### PROBLEM STATEMENT
All the data should be repeated exactly. Any image in it is left out.

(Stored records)
◇ ◇ ◇ ◇
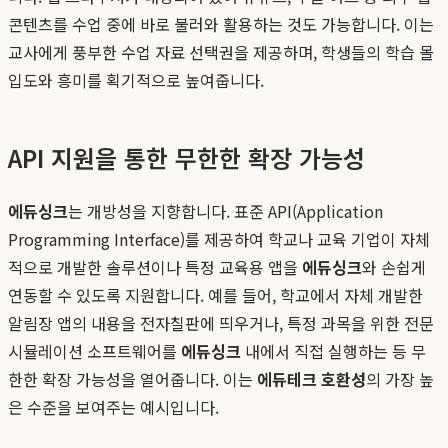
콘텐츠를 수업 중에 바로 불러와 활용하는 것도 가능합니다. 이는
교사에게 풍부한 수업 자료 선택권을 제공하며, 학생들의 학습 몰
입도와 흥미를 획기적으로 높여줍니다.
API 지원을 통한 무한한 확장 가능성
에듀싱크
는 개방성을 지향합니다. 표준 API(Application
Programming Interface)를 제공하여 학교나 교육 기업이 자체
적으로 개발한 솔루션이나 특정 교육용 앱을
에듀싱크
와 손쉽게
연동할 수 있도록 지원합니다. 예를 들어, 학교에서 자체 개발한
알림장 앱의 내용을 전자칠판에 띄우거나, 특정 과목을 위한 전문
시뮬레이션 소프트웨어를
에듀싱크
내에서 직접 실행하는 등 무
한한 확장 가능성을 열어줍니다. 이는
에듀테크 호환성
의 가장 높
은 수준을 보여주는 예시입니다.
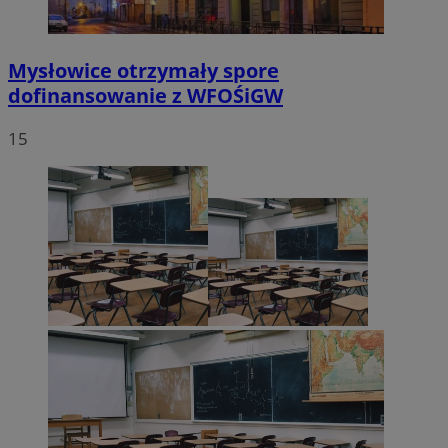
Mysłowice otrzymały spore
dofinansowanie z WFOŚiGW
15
◇ ◇ ◇ ◇
### ANSWER SECTION
콘텐츠를 수업 중에 바로 불러와 활용하는 것도 가능합니다. 이는
교사에게 풍부한 수업 자료 선택권을 제공하며, 학생들의 학습 몰
입도와 흥미를 획기적으로 높여줍니다.
API 지원을 통한 무한한 확장 가능성
에듀싱크
는 개방성을 지향합니다. 표준 API(Application
Programming Interface)를 제공하여 학교나 교육 기업이 자체
적으로 개발한 솔루션이나 특정 교육용 앱을
에듀싱크
와 손쉽게
연동할 수 있도록 지원합니다. 예를 들어, 학교에서 자체 개발한
알림장 앱의 내용을 전자칠판에 띄우거나, 특정 과목을 위한 전문
시뮬레이션 소프트웨어를
에듀싱크
내에서 직접 실행하는 등 무
한한 확장 가능성을 열어줍니다. 이는
에듀테크 호환성
의 가장 높
은 수준을 보여주는 예시입니다.
Mysłowice otrzymały spore
dofinansowanie z WFOŚiGW
15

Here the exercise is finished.